2 Echaron los cadáveres de tus siervos

en pasto a las aves del cielo,

y la carne de tus fieles

a las fieras de la tierra.

3 Derramaron su sangre como agua

en torno a Jerusalén,

y nadie la enterraba.

4 Fuimos el escarnio de nuestros vecinos,

la irrisión y la burla de los que nos rodean.

5 ¿Hasta cuándo, Señor?

¿Vas a estar siempre enojado?

¿Arderá como fuego tu cólera?

[6 Derrama tu furor sobre los gentiles,

que no te reconocen,

sobre los reinos que no invocan tu nombre.

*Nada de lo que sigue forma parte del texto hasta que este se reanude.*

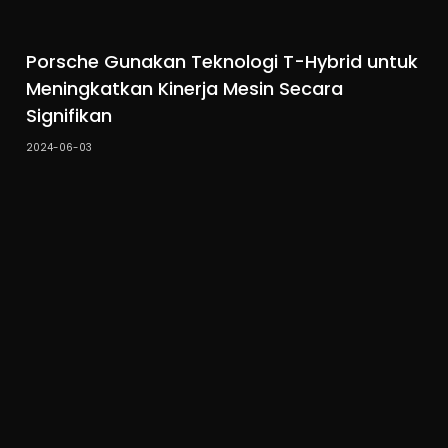
Porsche Gunakan Teknologi T-Hybrid untuk
Meningkatkan Kinerja Mesin Secara
Signifikan
2024-06-03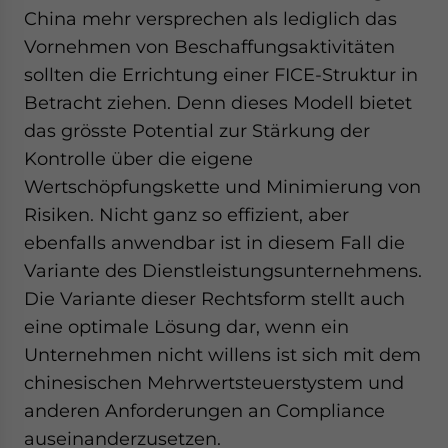
China mehr versprechen als lediglich das
Vornehmen von Beschaffungsaktivitäten
sollten die Errichtung einer FICE-Struktur in
Betracht ziehen. Denn dieses Modell bietet
das grösste Potential zur Stärkung der
Kontrolle über die eigene
Wertschöpfungskette und Minimierung von
Risiken. Nicht ganz so effizient, aber
ebenfalls anwendbar ist in diesem Fall die
Variante des Dienstleistungsunternehmens.
Die Variante dieser Rechtsform stellt auch
eine optimale Lösung dar, wenn ein
Unternehmen nicht willens ist sich mit dem
chinesischen Mehrwertsteuerstystem und
anderen Anforderungen an Compliance
auseinanderzusetzen.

7 Porque han devorado a Jacob,

han asolado sus casas.]

8 No recuerdes contra nosotros

las culpas de nuestros padres;

que tu compasión nos alcance pronto,

pues estamos agotados.

9 Socórrenos, Dios, Salvador nuestro,

por el honor de tu nombre;

líbranos y perdona nuestros pecados

a causa de tu nombre.

10 ¿Por qué han de decir los gentiles:

"¿Dónde está su Dios"?

Que a nuestra vista conozcan los gentiles la venganza

de la sangre de tus siervos derramada.

11 Llegue a tu presencia el gemido del cautivo:

con tu brazo poderoso, salva a los condenados a muerte.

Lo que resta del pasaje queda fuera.